Single by George Jones

from the album One Woman Man
- B-side: "Pretty Little Lady from Beaumont Texas"
- Released: November 1988
- Genre: Country
- Length: 2:17
- Label: Epic
- Songwriter(s): Tillman Franks, Johnny Horton
- Producer(s): Billy Sherrill

George Jones singles chronology
| "If I Could Bottle This Up" (1988) | "I'm a One Woman Man" (1988) | "The King Is Gone (So Are You)" (1989) |

= I'm a One-Woman Man =

"(I'm a) One-Woman Man" is a song co-written by American country music artist Johnny Horton and Tillman Franks. It was originally released as a single by Horton in 1956, whose version peaked at number 7 on the Billboard Hot Country Singles chart. The song was twice recorded by American country music artist George Jones: first released on the album The Crown Prince of Country Music retitled "One Woman Man" in 1960, and later as "I'm a One Woman Man" released in November 1988 as the first single from his album One Woman Man.
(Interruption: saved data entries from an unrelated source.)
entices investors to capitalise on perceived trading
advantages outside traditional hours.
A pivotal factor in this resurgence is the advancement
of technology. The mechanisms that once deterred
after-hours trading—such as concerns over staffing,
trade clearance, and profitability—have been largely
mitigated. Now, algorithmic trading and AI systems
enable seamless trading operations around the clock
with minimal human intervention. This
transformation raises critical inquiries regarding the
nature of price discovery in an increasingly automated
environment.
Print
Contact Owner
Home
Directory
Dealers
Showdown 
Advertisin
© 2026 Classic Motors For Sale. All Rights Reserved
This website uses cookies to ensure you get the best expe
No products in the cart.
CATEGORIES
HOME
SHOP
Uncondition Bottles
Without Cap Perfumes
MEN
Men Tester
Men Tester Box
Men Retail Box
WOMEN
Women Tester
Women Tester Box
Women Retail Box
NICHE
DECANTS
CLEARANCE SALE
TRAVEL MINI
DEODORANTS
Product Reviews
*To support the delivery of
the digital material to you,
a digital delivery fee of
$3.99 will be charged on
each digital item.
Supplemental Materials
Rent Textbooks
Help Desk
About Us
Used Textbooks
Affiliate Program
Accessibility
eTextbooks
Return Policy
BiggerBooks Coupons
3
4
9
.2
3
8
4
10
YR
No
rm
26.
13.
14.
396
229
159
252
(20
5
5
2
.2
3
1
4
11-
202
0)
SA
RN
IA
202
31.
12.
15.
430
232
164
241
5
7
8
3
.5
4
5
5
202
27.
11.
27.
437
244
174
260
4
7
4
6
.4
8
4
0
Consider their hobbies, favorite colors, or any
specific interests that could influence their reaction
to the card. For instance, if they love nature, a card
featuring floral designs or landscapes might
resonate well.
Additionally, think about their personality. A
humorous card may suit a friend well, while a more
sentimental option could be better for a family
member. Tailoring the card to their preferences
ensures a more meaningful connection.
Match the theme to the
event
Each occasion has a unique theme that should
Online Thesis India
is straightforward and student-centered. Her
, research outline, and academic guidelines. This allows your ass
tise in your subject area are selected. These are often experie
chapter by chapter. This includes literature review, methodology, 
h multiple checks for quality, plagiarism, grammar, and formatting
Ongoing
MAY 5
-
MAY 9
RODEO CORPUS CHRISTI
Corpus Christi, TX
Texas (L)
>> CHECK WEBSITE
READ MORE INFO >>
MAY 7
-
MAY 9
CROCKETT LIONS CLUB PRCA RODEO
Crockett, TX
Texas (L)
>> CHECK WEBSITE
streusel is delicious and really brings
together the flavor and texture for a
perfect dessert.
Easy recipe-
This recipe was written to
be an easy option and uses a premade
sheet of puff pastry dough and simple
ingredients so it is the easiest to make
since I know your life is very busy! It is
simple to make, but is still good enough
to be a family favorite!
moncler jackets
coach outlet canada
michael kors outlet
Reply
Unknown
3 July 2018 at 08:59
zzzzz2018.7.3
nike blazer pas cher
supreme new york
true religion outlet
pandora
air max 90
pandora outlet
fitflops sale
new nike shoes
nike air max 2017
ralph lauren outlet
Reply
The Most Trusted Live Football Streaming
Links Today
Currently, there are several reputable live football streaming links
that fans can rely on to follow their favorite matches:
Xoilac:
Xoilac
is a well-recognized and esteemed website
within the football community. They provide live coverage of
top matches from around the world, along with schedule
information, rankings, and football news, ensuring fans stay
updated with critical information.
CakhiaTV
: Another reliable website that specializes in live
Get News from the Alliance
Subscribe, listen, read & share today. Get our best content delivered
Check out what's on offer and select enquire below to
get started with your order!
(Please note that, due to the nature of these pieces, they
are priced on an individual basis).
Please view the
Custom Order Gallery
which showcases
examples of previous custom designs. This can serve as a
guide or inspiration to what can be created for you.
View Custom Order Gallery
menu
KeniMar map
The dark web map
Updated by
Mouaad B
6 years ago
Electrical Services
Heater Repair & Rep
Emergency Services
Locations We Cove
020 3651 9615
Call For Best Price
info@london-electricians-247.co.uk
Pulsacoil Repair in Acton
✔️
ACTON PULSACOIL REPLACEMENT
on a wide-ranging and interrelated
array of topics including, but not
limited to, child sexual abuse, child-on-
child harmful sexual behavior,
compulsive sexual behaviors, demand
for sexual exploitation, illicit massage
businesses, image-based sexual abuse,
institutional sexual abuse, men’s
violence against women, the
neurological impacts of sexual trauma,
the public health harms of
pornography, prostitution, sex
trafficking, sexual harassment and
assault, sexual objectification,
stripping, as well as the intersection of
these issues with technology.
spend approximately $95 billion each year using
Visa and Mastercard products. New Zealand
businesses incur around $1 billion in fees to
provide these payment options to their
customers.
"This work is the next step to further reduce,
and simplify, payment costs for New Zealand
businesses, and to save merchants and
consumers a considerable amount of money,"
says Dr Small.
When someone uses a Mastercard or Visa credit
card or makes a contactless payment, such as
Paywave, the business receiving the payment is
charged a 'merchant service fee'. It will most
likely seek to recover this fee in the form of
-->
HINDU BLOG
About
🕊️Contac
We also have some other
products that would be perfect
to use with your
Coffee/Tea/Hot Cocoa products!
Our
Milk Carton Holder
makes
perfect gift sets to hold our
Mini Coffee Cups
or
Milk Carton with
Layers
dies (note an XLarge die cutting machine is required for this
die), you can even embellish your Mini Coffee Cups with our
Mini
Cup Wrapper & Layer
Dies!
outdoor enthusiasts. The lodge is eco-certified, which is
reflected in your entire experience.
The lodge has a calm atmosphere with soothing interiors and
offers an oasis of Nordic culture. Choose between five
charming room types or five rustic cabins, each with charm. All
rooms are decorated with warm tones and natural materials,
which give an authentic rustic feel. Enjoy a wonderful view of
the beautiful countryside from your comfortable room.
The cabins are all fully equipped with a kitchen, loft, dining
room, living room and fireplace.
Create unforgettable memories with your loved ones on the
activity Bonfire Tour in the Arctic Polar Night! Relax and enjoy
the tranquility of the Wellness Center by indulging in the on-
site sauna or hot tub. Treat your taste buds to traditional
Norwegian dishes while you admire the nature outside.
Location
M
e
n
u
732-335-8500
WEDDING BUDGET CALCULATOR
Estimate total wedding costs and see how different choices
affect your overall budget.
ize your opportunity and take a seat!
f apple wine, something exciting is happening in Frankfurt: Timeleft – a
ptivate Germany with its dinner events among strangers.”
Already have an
It peaked at number 5 on the Billboard Hot Country Singles chart in early 1989 and it would be his final Top 10 solo hit.

== Chart performance ==
=== Johnny Horton ===

| Chart (1956) | Peak position |
|---|---|
| U.S. Billboard Hot Country Singles | 7 |

=== George Jones ===

| Chart (1988–1989) | Peak position |
|---|---|
| US Hot Country Songs (Billboard) | 5 |

==== Year-end charts ====

| Chart (1989) | Position |
|---|---|
| Canada Country Tracks (RPM) | 93 |
| US Country Songs (Billboard) | 70 |

== Other versions ==
- Steve Young covered the song on his pioneering Country rock/Outlaw country album Rock Salt & Nails in 1969.
- Glen Campbell covered the song on his 1987 album Still Within the Sound of My Voice.
- Hindu Love Gods covered the song on their 1990 album Hindu Love Gods.
- Josh Turner covered the song on his 2007 album Everything Is Fine under the title "One Woman Man."